On the eve of the anniversary of Abraham Lincoln’s birth a story has come to light that got very little attention when it occurred, but deserves it, for it is an example of the selfless patriotism that the 16th president inspired in Americans, and still does.
Last September, Chicago area businessman Mickey Straub embarked on a pilgrimage he had been thinking about for several years. His mission: to recite aloud Lincoln’s Gettysburg Address from the steps of all 50 state capitols within the course of 50 days.
“I wanted to make the trip during a national election campaign, not for political reasons, but because that is a time when many Americans are focusing on our nation’s values, its history and its future,” he said after the trip.
His trip began in his hometown, Burr Ridge, Illinois, last September 4 with a presentation to a veterans’ group at the local Veterans’ Memorial. From there he headed by automobile — a Lincoln, of course — to Gettysburg, Pennsylvania, where Lincoln had stayed at the home of David Will the night before he gave one of the nation’s most memorable addresses. Straub then proceeded to the state capital, Harrisburg, where he recited the address. He continued by auto to 47 other state capitals. (Scheduled airlines took him to other two, Alaska and Hawaii.) He also spent three of the 50 days “at rest,” as he put it later.

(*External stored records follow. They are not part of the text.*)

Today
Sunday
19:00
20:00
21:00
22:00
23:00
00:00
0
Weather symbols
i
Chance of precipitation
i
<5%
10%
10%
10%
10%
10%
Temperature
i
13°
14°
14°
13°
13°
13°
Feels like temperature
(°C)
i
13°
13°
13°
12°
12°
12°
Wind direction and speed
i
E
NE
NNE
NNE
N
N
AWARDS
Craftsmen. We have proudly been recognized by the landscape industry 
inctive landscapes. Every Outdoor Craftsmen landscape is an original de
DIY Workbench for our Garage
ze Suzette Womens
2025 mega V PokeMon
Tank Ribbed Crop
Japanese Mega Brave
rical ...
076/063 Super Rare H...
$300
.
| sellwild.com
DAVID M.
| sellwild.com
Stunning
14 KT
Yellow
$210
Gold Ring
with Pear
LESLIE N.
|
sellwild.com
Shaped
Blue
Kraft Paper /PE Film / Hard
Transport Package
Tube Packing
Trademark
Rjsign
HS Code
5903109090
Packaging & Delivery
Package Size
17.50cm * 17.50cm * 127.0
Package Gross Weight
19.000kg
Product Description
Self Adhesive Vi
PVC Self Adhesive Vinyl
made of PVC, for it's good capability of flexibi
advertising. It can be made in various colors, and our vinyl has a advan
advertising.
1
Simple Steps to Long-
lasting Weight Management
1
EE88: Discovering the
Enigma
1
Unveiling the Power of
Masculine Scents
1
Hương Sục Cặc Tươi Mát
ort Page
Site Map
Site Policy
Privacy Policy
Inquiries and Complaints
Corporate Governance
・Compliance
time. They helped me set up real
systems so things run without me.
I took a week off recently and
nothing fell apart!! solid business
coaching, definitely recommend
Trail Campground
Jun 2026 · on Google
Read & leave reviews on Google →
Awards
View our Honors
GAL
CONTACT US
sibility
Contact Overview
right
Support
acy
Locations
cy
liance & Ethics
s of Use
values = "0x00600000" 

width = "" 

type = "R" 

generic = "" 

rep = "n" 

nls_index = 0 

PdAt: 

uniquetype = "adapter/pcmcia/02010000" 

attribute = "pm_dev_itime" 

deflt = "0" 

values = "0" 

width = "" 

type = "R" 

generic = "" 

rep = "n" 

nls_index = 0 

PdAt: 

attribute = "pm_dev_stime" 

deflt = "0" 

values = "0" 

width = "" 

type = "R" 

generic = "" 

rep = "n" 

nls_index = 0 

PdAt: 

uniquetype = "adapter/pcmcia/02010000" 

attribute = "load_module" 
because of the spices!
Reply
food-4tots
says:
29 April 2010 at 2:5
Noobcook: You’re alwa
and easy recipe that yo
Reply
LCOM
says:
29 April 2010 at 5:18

On arriving at a state capitol building he first introduced himself to capitol police on duty, to explain the purpose of his visit. He said he would like to pay his respects to workers in the offices of various state elected officials. He says the police were uniformly helpful and cordial. He also told them he would like to take 50 to 100 photos in and around the capitol. They directed him to various offices and legislative chambers. An outgoing man, Straub introduced himself about. Often, officials or staff members served as impromptu guides to legislative chambers and other sites. In Columbus, Ohio, for example, a State Senate official took him up a long, winding non-public staircase to the top of the dome. The man also took him into the Governor’s office where a bust of Lincoln commemorates the fact that in that room where Lincoln received the telegram notifying him in 1860 that he had been elected the 16th President.

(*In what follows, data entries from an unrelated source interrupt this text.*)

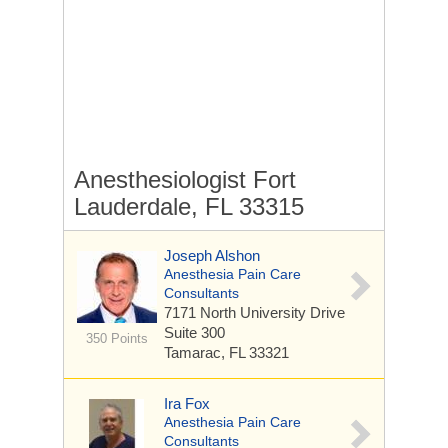
Anesthesiologist Fort
Lauderdale, FL 33315
Joseph Alshon
Anesthesia Pain Care
Consultants
7171 North University Drive
Suite 300
350 Points
Tamarac, FL 33321
Ira Fox
Anesthesia Pain Care
Consultants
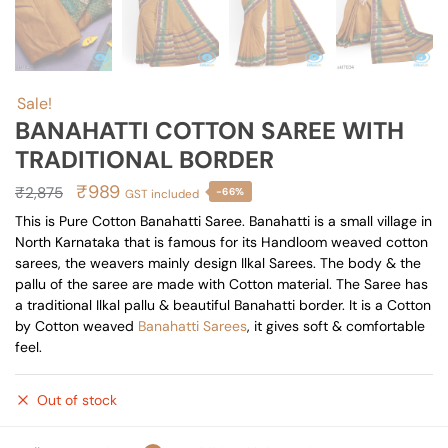
Sale!
BANAHATTI COTTON SAREE WITH
TRADITIONAL BORDER
Original
Current
₹
989
₹
2,875
-66%
GST included
price
price
This is Pure Cotton Banahatti Saree. Banahatti is a small village in
North Karnataka that is famous for its Handloom weaved cotton
was:
is:
sarees, the weavers mainly design Ilkal Sarees. The body & the
₹2,875.
₹989.
pallu of the saree are made with Cotton material. The Saree has
a traditional Ilkal pallu & beautiful Banahatti border. It is a Cotton
by Cotton weaved
Banahatti Sarees
, it gives soft & comfortable
feel.
Out of stock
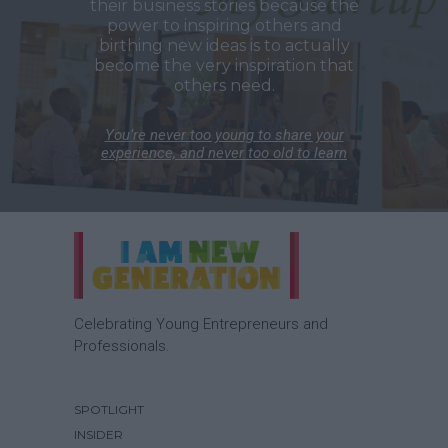
their business stories because the
power to inspiring others and
birthing new ideas is to actually
become the very inspiration that
others need.
You’re never too young to share your
experience, and never too old to learn
Celebrating Young Entrepreneurs and
Professionals.
SPOTLIGHT
INSIDER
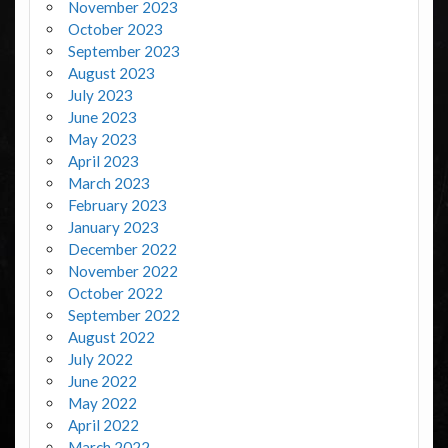
November 2023
October 2023
September 2023
August 2023
July 2023
June 2023
May 2023
April 2023
March 2023
February 2023
January 2023
December 2022
November 2022
October 2022
September 2022
August 2022
July 2022
June 2022
May 2022
April 2022
March 2022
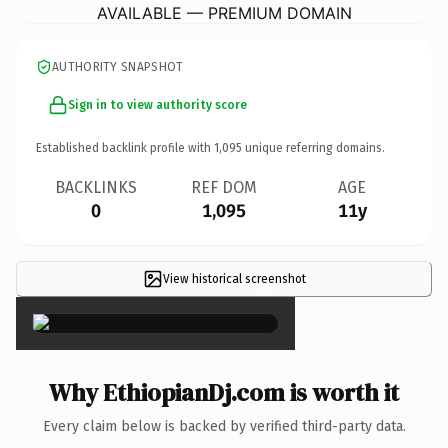
AVAILABLE — PREMIUM DOMAIN
AUTHORITY SNAPSHOT
Sign in to view authority score
Established backlink profile with
1,095
unique referring domains.
BACKLINKS
REF DOM
AGE
0
1,095
11y
View historical screenshot
×
Why EthiopianDj.com is worth it
Every claim below is backed by verified third-party data.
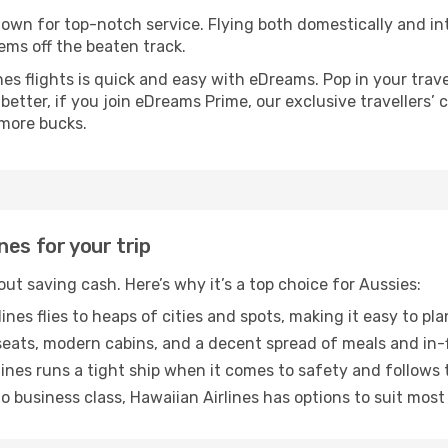
known for top-notch service. Flying both domestically and int
ems off the beaten track.
s flights is quick and easy with eDreams. Pop in your trave
 better, if you join eDreams Prime, our exclusive travellers’
 more bucks.
es for your trip
bout saving cash. Here’s why it’s a top choice for Aussies:
ines flies to heaps of cities and spots, making it easy to pl
ats, modern cabins, and a decent spread of meals and in-f
ines runs a tight ship when it comes to safety and follows 
 business class, Hawaiian Airlines has options to suit most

Along the way, as he toured a capitol, Straub kept his eye peeled for inscriptions that included the words, “God,” “Lincoln,” and “Liberty.” Many capitols also had one of the Liberty Bell reproductions that had been distributed to all capitols in the 1950s.

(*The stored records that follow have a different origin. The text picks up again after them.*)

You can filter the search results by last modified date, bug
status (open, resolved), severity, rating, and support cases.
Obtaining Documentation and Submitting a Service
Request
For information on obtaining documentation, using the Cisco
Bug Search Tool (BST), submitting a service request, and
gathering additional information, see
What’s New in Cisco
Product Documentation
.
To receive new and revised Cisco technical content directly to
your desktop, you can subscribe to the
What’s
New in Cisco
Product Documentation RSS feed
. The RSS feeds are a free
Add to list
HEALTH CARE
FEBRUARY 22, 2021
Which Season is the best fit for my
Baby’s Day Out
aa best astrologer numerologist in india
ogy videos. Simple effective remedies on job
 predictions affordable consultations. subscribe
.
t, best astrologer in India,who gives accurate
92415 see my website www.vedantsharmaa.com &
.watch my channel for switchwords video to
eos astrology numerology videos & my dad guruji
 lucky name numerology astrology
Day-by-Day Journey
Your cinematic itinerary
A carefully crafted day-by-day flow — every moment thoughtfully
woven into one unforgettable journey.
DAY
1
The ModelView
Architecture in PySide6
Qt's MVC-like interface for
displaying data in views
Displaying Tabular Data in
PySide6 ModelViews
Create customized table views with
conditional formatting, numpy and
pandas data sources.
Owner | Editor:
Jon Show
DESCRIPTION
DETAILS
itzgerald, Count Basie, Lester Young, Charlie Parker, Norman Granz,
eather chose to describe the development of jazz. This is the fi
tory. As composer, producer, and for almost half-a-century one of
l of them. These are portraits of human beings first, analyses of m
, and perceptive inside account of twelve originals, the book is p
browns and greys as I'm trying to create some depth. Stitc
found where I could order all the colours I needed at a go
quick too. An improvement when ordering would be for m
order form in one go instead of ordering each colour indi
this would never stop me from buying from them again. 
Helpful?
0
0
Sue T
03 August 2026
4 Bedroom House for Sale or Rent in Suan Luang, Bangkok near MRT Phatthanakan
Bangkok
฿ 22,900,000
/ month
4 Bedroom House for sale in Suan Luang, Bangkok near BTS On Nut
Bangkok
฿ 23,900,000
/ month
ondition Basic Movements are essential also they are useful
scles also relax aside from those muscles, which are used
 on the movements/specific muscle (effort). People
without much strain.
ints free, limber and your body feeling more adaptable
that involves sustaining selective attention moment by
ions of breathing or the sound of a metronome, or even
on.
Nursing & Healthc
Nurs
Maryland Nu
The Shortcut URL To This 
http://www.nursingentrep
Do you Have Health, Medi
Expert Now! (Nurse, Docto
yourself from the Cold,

After touring a capitol he went to the front steps to recite the Gettysburg Address. In some cases there was no one there to hear him. He was not seeking publicity, so he had no publicist promoting his visit in advance. In most cases, though, workers from the state offices came out to hear him, as did tourists he had met during his building tour.
The last stop on Mickey Straub’s patriotic adventure was at his home state capitol, Springfield, Illinois, last October 17. On the steps of the capitol the board members of a trade association of which he is a member joined him as he recited Lincoln’s immortal words.
He made a final pilgrimage, a visit to Lincoln’s tomb, in Springfield. There, the Catholic archbishop led the small group in prayer.
Mickey concluded from his journey of 14,900 automobile and 15,000 air miles that his faith in the goodness of the American people was stronger than ever and that the experience was, for him, “very humbling.”
Peter Hannaford was closely associated for a number of years with the late President Reagan, beginning in the California Governor’s office. His latest book is Presidential Retreats.